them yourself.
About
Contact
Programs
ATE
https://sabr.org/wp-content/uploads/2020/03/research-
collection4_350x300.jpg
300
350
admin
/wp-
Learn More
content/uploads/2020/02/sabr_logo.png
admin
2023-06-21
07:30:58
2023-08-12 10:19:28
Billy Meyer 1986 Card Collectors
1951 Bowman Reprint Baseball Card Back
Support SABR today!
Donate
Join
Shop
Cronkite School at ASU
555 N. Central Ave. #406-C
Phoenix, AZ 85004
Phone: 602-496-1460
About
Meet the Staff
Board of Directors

## [Action item]
Reproduce only the lines running from the one that contains "Phone: 602-496-1460" to the last line of the records.

## [Output of the task]
Phone: 602-496-1460
About
Meet the Staff
Board of Directors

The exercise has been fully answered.